Adjust cell and contig barcodes by adding user-supplied suffixes and/or prefixes to ensure that there are no overlapping barcodes between samples.

Re-annotation of contigs with igblastn (v1.19.0) against IMGT (international ImMunoGeneTics) reference sequences.

Re-annotation of D and J genes separately using blastn with similar parameters as per igblastn (dust = ‘no’, word size ( J = 7; D = 9)) but with an additional e-value cutoff ( J = 10^^−4 in contrast to igblastn’s default cutoff of 10; D = 10^^−3^^). This is to enable the annotation of contigs without the V gene present.

Identification and recovery of nonoverlapping individual J gene segments (under associated ‘j_chain_multimapper’ columns). In the list of all mapped J genes (all_contig_j_blast.tsv) from blastn, the J gene with the highest score (j_support) was chosen. Dandelion then looks for the next J gene with the highest ‘j_support’ value, and with start (j_sequence_start) and end (j_sequence_end) positions not overlapping with the selected J gene, and does so iteratively until the list of all mapped J genes are exhausted. In contigs without V gene annotations, it then selects the 5’ end leftmost J gene and update the ‘j_call’ column in the final AIRR table. For contigs with V gene annotations, but with multiple J gene calls, it uses the annotations provided by igblastn.
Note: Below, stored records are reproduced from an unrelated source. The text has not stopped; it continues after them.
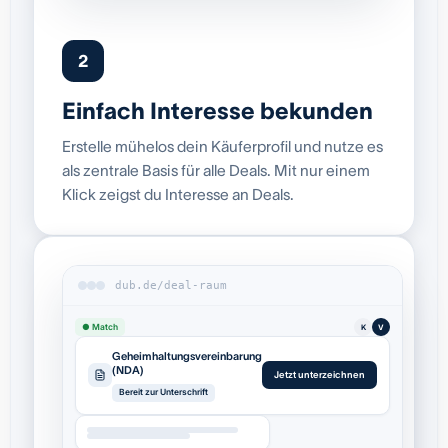
2
Einfach Interesse bekunden
Erstelle mühelos dein Käuferprofil und nutze es
als zentrale Basis für alle Deals. Mit nur einem
Klick zeigst du Interesse an Deals.
dub.de/deal-raum
● Match
K
V
Geheimhaltungsvereinbarung
(NDA)
Jetzt unterzeichnen
Bereit zur Unterschrift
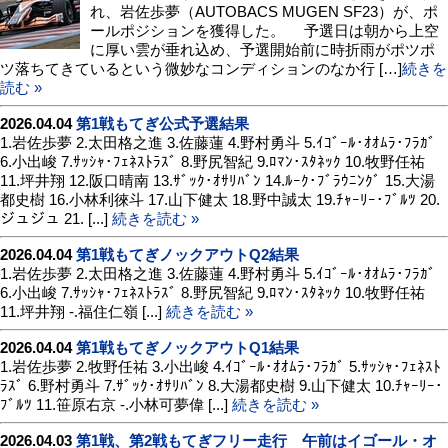
れ、岩佐歩夢（AUTOBACS MUGEN SF23）が、ポ
ールポジションを獲得した。 予選日は朝から上空
に厚い雲が垂れ込め、予選開始前に時折雨がポツポ
ツ落ちてきているという微妙なコンディションのなか行 […]
続きを
読む »
2026.04.04
第1戦もてぎ公式予選結果
1.岩佐歩夢 2.太田格之進 3.佐藤蓮 4.野村勇斗 5.ｲｺﾞｰﾙ･ｵｵﾑﾗ･ﾌﾗｶﾞ
6.小出峻 7.ｻｯｼｬ･ﾌｪﾈｽﾄﾗｽﾞ 8.野尻智紀 9.ﾛﾏﾝ･ｽﾀﾈｯｸ 10.牧野任祐
11.坪井翔 12.阪口晴南 13.ｻﾞｯｸ･ｵｻﾘﾊﾞﾝ 14.ﾙｰｸ･ﾌﾞﾗｳﾆﾝｸﾞ 15.大湯
都史樹 16.小林利徠斗 17.山下健太 18.野中誠太 19.ﾁｬｰﾘｰ･ﾌﾞﾙﾂ 20.
ジュジュ 21. [...]
続きを読む »
2026.04.04
第1戦もてぎノックアウトQ2結果
1.岩佐歩夢 2.太田格之進 3.佐藤蓮 4.野村勇斗 5.ｲｺﾞｰﾙ･ｵｵﾑﾗ･ﾌﾗｶﾞ
6.小出峻 7.ｻｯｼｬ･ﾌｪﾈｽﾄﾗｽﾞ 8.野尻智紀 9.ﾛﾏﾝ･ｽﾀﾈｯｸ 10.牧野任祐
11.坪井翔 -.福住仁嶺 [...]
続きを読む »
2026.04.04
第1戦もてぎノックアウトQ1結果
1.岩佐歩夢 2.牧野任祐 3.小出峻 4.ｲｺﾞｰﾙ･ｵｵﾑﾗ･ﾌﾗｶﾞ 5.ｻｯｼｬ･ﾌｪﾈｽﾄ
ﾗｽﾞ 6.野村勇斗 7.ｻﾞｯｸ･ｵｻﾘﾊﾞﾝ 8.大湯都史樹 9.山下健太 10.ﾁｬｰﾘｰ･
ﾌﾞﾙﾂ 11.笹原右京 -.小林可夢偉 [...]
続きを読む »
2026.04.03
第1戦、第2戦もてぎフリー走行 午前はイゴール・オ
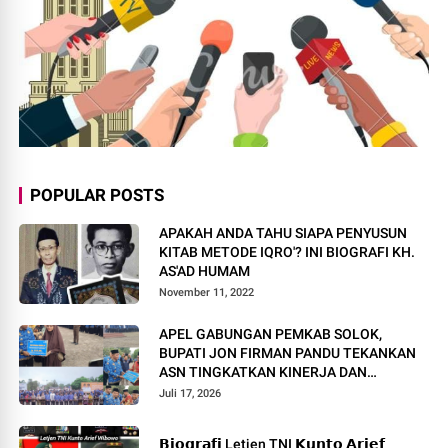
POPULAR POSTS
APAKAH ANDA TAHU SIAPA PENYUSUN
KITAB METODE IQRO'? INI BIOGRAFI KH.
AS'AD HUMAM
November 11, 2022
APEL GABUNGAN PEMKAB SOLOK,
BUPATI JON FIRMAN PANDU TEKANKAN
ASN TINGKATKAN KINERJA DAN
PELAYANAN MASYARAKAT.
Juli 17, 2026
𝗕𝗶𝗼𝗴𝗿𝗮𝗳𝗶 Letjen TNI 𝗞𝘂𝗻𝘁𝗼 𝗔𝗿𝗶𝗲𝗳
Additional re-annotation of heavy-chain constant (C) region calls using blastn (v2.13.0) against curated sequences from CH1 regions of respective isotype class.

Heavy chain V gene allele correction using TIgGER (v1.0.0). The final outputs are then parsed into AIRR format with change-o scripts.
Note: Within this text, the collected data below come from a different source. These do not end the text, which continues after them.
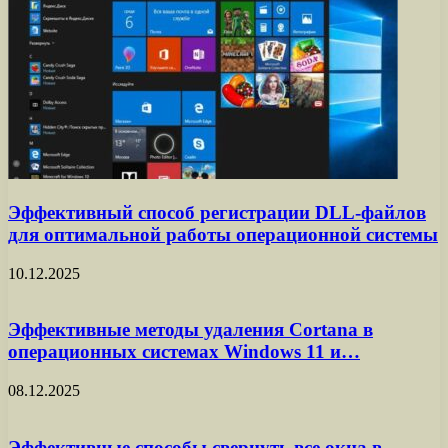
Эффективный способ регистрации DLL-файлов
для оптимальной работы операционной системы
10.12.2025
Эффективные методы удаления Cortana в
операционных системах Windows 11 и…
08.12.2025
Эффективные способы свернуть все окна в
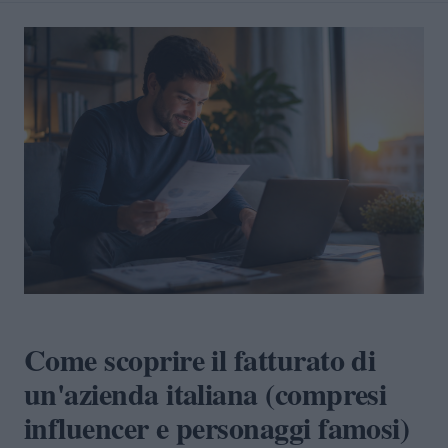
Come scoprire il fatturato di
un'azienda italiana (compresi
influencer e personaggi famosi)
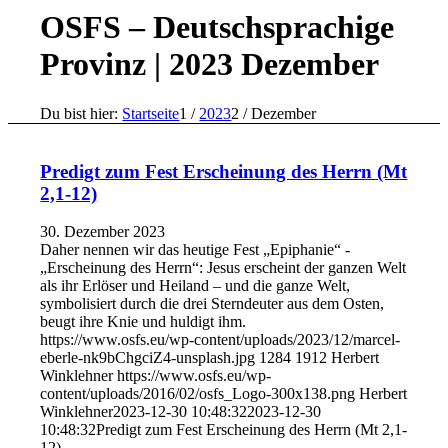
OSFS – Deutschsprachige
Provinz | 2023 Dezember
Du bist hier:
Startseite
1
/
2023
2
/
Dezember
Predigt zum Fest Erscheinung des Herrn (Mt
2,1-12)
30. Dezember 2023
Daher nennen wir das heutige Fest „Epiphanie“ -
„Erscheinung des Herrn“: Jesus erscheint der ganzen Welt
als ihr Erlöser und Heiland – und die ganze Welt,
symbolisiert durch die drei Sterndeuter aus dem Osten,
beugt ihre Knie und huldigt ihm.
https://www.osfs.eu/wp-content/uploads/2023/12/marcel-
eberle-nk9bChgciZ4-unsplash.jpg
1284
1912
Herbert
Winklehner
https://www.osfs.eu/wp-
content/uploads/2016/02/osfs_Logo-300x138.png
Herbert
Winklehner
2023-12-30 10:48:32
2023-12-30
10:48:32
Predigt zum Fest Erscheinung des Herrn (Mt 2,1-
12)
The rearrangement sequences that pass standard quality control checks are saved in file ending with the suffix ‘_contig_dandelion.tsv’.

Postprocessing

Perform cell-level quality control using Dandelion’s ‘check_contig’ function to ensure consistent V, D, J, and C gene calls. Sort contigs by UMI count and prioritize productive contigs.
Flag cells with orphan, extra pair(s), or ambiguous status, allowing IgM and IgD to coexist if no other isotypes are detected.
Apply library type restriction to filter out contigs annotated to unexpected loci.
Use ‘filter_contigs’ to ensure a single cell has only one VDJ and one VJ pair, or only an orphan VDJ chain, removing contigs that fail these checks.
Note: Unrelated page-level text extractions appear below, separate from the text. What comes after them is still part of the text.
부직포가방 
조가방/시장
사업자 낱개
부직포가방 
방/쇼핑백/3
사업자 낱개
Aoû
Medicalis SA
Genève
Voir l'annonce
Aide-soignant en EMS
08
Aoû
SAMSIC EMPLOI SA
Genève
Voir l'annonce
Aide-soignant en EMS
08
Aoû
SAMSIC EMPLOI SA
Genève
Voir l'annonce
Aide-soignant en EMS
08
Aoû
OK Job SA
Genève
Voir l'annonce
Clonotype definition and diversity

Group BCRs into clones/clonotypes using a rule-based procedure applied to productive rearrangements.
After cell-level QC, each cell contributes at most one dominant productive VDJ and one productive VJ contig, selected by UMI count.
Chain-aware grouping: Clonotype heavy- and light-chain repertoires separately, defining paired clonotypes using combined heavy+light signature.
Shared V/J gene usage: Require identical V-gene and J-gene calls for the relevant chain.
Matched junction length: Require identical CDR3 amino-acid length within each V/J bin.
CDR3 similarity threshold: Cluster sequences by CDR3 amino-acid sequence similarity using a Hamming-distance criterion, requiring ≥85% amino-acid identity.
Handling incomplete receptors: Clonotype cells lacking an unambiguous productive chain using the available productive chain only, excluding them from analyses requiring paired heavy+light definition.
Diversity was quantified from the resulting clonotype frequency tables (counts of cells per clonotype within each sample/timepoint/condition). Clonal expansion was summarised by the distribution of clone sizes (e.g., unexpanded singletons versus expanded clones), and repertoire diversity was computed using standard clonotype-based diversity metrics (e.g., Shannon entropy and/or Simpson diversity) on depth-normalised clonotype tables to enable fair comparisons across samples.

Somatic hypermutation analysis

The basic mutation load is quantified by using the ‘pp.quantify_mutations’ in Dandelion which is a wrapper of SHaZam’s basic mutational analysis. It sums all mutation scores (heavy and light chains, silent and replacement mutations) for the same cell.